Features: The Condo Revolution!

Suburban empty nesters willing to pay $1 million and more for the romance of urban life are driving a luxury condo boom that’s about to turn our rowhouse town into the Upper East Side. What’s our cut on the deal? Maybe the world-class city we say we’ve always wanted

 Bob Britton didn’t have Center City on his radar screen, even though he works at 4 Penn Center as a partner at the law firm Post & Schell. Even though he and his wife, Marsha, have season tickets to the Walnut Street Theatre. The reason: He lived in Center City once, in an apartment at 17th and Pine, and it wasn’t so charming. One day, in the fall of 1971, he came home to find his door gone; thieves had taken it off on their way in to ransack his place. Shortly afterward, he got married, and he and Marsha moved to Lafayette Hill.

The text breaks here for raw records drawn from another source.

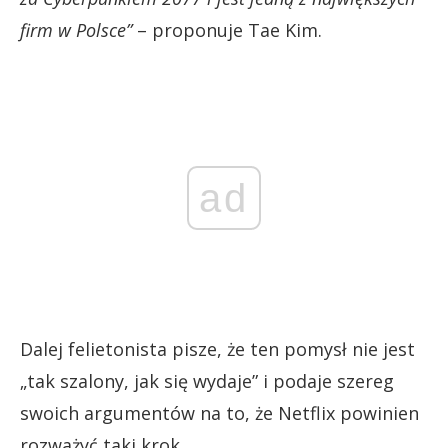
firm w Polsce”
– proponuje Tae Kim.
ad
Dalej felietonista pisze, że ten pomysł nie jest
„tak szalony, jak się wydaje” i podaje szereg
swoich argumentów na to, że Netflix powinien
rozważyć taki krok.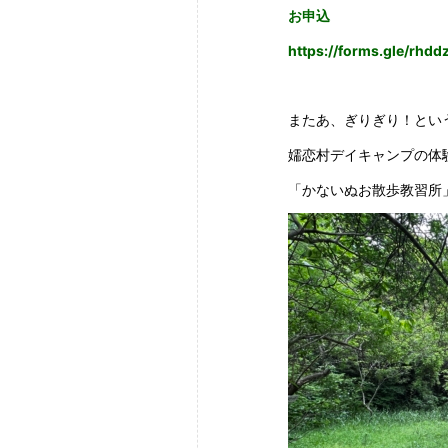
お申込
https://forms.gle/rh
またあ、ぎりぎり！とい
嬬恋村デイキャンプの体
「かないぬお散歩教習所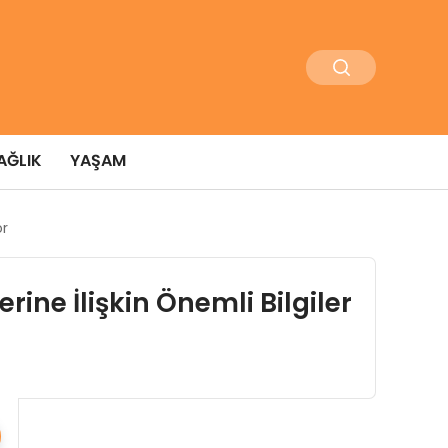
AĞLIK
YAŞAM
or
ine İlişkin Önemli Bilgiler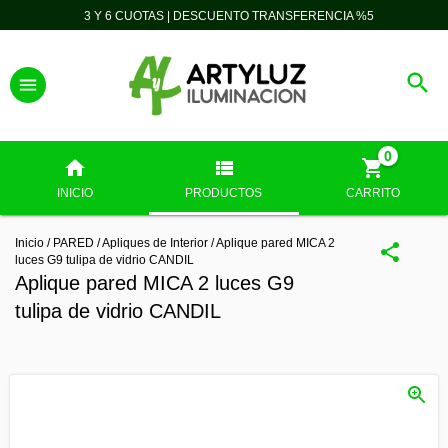
3 Y 6 CUOTAS | DESCUENTO TRANSFERENCIA %5
0
INICIO
PRODUCTOS
CARRITO
Inicio
/
PARED
/
Apliques de Interior
/
Aplique pared MICA 2
luces G9 tulipa de vidrio CANDIL
Aplique pared MICA 2 luces G9
tulipa de vidrio CANDIL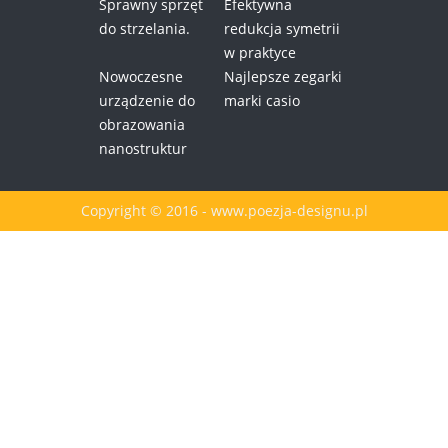
Sprawny sprzęt
Efektywna
do strzelania.
redukcja symetrii
w praktyce
Nowoczesne
Najlepsze zegarki
urządzenie do
marki casio
obrazowania
nanostruktur
Copyright © 2016 - www.poezja-designu.pl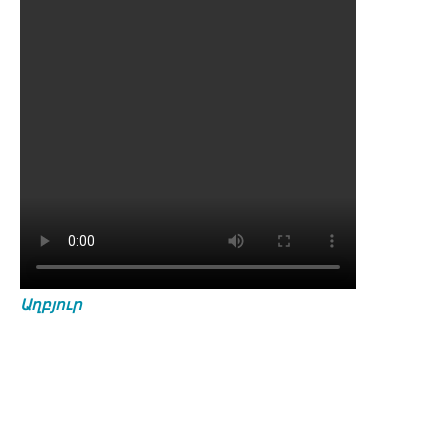
Աղբյուր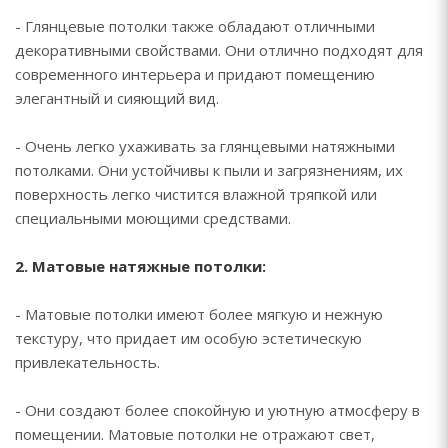
- Глянцевые потолки также обладают отличными
декоративными свойствами. Они отлично подходят для
современного интерьера и придают помещению
элегантный и сияющий вид.
- Очень легко ухаживать за глянцевыми натяжными
потолками. Они устойчивы к пыли и загрязнениям, их
поверхность легко чистится влажной тряпкой или
специальными моющими средствами.
2. Матовые натяжные потолки:
- Матовые потолки имеют более мягкую и нежную
текстуру, что придает им особую эстетическую
привлекательность.
- Они создают более спокойную и уютную атмосферу в
помещении. Матовые потолки не отражают свет,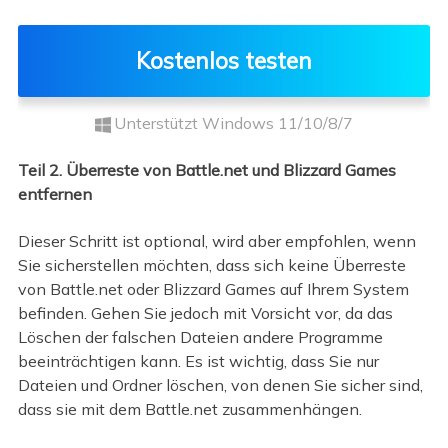
Kostenlos testen
Unterstützt Windows 11/10/8/7
Teil 2. Überreste von Battle.net und Blizzard Games
entfernen
Dieser Schritt ist optional, wird aber empfohlen, wenn
Sie sicherstellen möchten, dass sich keine Überreste
von Battle.net oder Blizzard Games auf Ihrem System
befinden. Gehen Sie jedoch mit Vorsicht vor, da das
Löschen der falschen Dateien andere Programme
beeinträchtigen kann. Es ist wichtig, dass Sie nur
Dateien und Ordner löschen, von denen Sie sicher sind,
dass sie mit dem Battle.net zusammenhängen.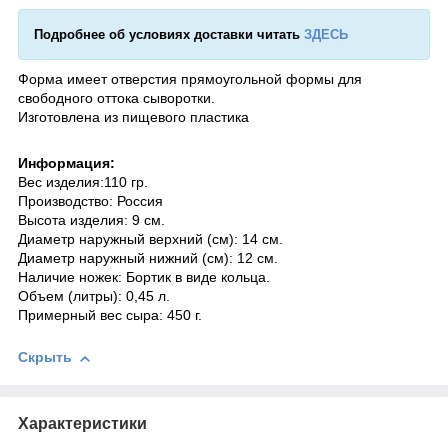
Подробнее об условиях доставки читать
ЗДЕСЬ
Форма имеет отверстия прямоугольной формы для
свободного оттока сыворотки.
Изготовлена из пищевого пластика
Информация:
Вес изделия:110 гр.
Производство: Россия
Высота изделия: 9 см.
Диаметр наружный верхний (см): 14 см.
Диаметр наружный нижний (см): 12 см.
Наличие ножек: Бортик в виде кольца.
Объем (литры): 0,45 л.
Примерный вес сыра: 450 г.
Скрыть
Характеристики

But about five years ago, when the youngest of their three sons was in college, they began thinking about leaving their Georgian colonial. It was getting to be a pain to keep up, in the normal way that all pleasing suburban houses are secretly a pain. “We realized that sooner or later, we had to get out of the house,” Bob recalls. By last year, they were getting serious about moving, but Center City wasn’t on their wish list “until one weekend a friend said maybe I shouldn’t rule it out.” He and Marsha (he’s 60, she’s 56) started looking at condos, and in doing so, “We saw a lot of people out at night, walking around. Philadelphia really has changed. It’s significantly safer — and I think that’s because there’s a lot more going on. It’s not New York yet, but it’s closer to Boston, which always was a couple steps ahead of us. Philadelphia has ratcheted up.”

Within a week, they put down a deposit at the Chelsea. Bob remembers the 1920s limestone-block building at 1515 Locust as “grade-C office space,” but it’s being gutted and transformed into 15 luxury condos. Bob is coy about the cost; he will only say their new 2,320-square-foot, three-bedroom unit is “a couple hundred thousand more” than the sale price of their 4,000-square-foot house in Lafayette Hill. They were hoping to move in by the end of September. At which point his daily commute will become a seven-minute walk.

Many empty nesters speak reverentially of “walking to work” as a big reason to move to the city. Is commuting that bad? Isn’t that why cell phones were invented? Carl Dranoff, who’s 57 himself, put his finger on the underlying motivation. “Time is becoming more and more important,” he says. “The sand is flowing through the hourglass.”

They want to add time to their days. They also want to shed unnecessary possessions and unwanted responsibilities. “You’re talking to a person who wants nothing on her plate,” says Linda Hirshorn. At 64, she was sick and tired of her home, a stately 7,500-square-foot brick mansion in Chestnut Hill. “My ex-husband was a history major, and he did nothing around the house,” she jokes. She simplified and simplified until she could fit her belongings into 1,100 square feet, then in May moved to a two-bedroom condo at CityView, a recent conversion at 20th and Hamilton. She loves her new view: “From the 25th floor, North Philadelphia looks like Europe.” As with many empty nesters, the high percentage of young people in Center City is very much a part of the attraction: “It makes you feel younger,” Hirshorn says.

So does making a change — any change — in your early 60s. Last fall, Sheryl and Allen Bar sold their four-bedroom colonial in Villanova, which they built on a cul-de-sac in 1976. They’d raised three girls, and after 29 years they were ready to try something new. So they moved to Old City. “It’s very rejuvenating,” says Sheryl. “I’ve always believed people should shake up their lives at various points.”